══ EXTRACTED MATERIAL ══

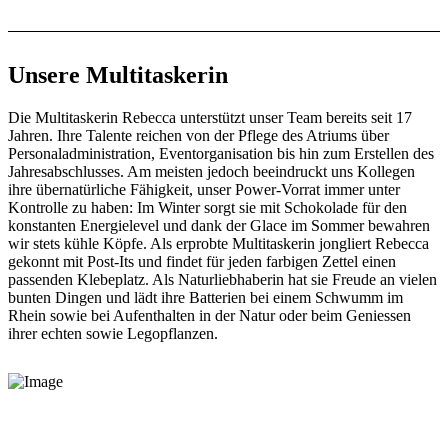
Unsere Multitaskerin
Die Multitaskerin Rebecca unterstützt unser Team bereits seit 17
Jahren. Ihre Talente reichen von der Pflege des Atriums über
Personaladministration, Eventorganisation bis hin zum Erstellen des
Jahresabschlusses. Am meisten jedoch beeindruckt uns Kollegen
ihre übernatürliche Fähigkeit, unser Power-Vorrat immer unter
Kontrolle zu haben: Im Winter sorgt sie mit Schokolade für den
konstanten Energielevel und dank der Glace im Sommer bewahren
wir stets kühle Köpfe. Als erprobte Multitaskerin jongliert Rebecca
gekonnt mit Post-Its und findet für jeden farbigen Zettel einen
passenden Klebeplatz. Als Naturliebhaberin hat sie Freude an vielen
bunten Dingen und lädt ihre Batterien bei einem Schwumm im
Rhein sowie bei Aufenthalten in der Natur oder beim Geniessen
ihrer echten sowie Legopflanzen.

═══

## REQUIRED WORK
Copy out every entry above verbatim. Leave each picture out.

## REPLY
Unsere Multitaskerin
Die Multitaskerin Rebecca unterstützt unser Team bereits seit 17
Jahren. Ihre Talente reichen von der Pflege des Atriums über
Personaladministration, Eventorganisation bis hin zum Erstellen des
Jahresabschlusses. Am meisten jedoch beeindruckt uns Kollegen
ihre übernatürliche Fähigkeit, unser Power-Vorrat immer unter
Kontrolle zu haben: Im Winter sorgt sie mit Schokolade für den
konstanten Energielevel und dank der Glace im Sommer bewahren
wir stets kühle Köpfe. Als erprobte Multitaskerin jongliert Rebecca
gekonnt mit Post-Its und findet für jeden farbigen Zettel einen
passenden Klebeplatz. Als Naturliebhaberin hat sie Freude an vielen
bunten Dingen und lädt ihre Batterien bei einem Schwumm im
Rhein sowie bei Aufenthalten in der Natur oder beim Geniessen
ihrer echten sowie Legopflanzen.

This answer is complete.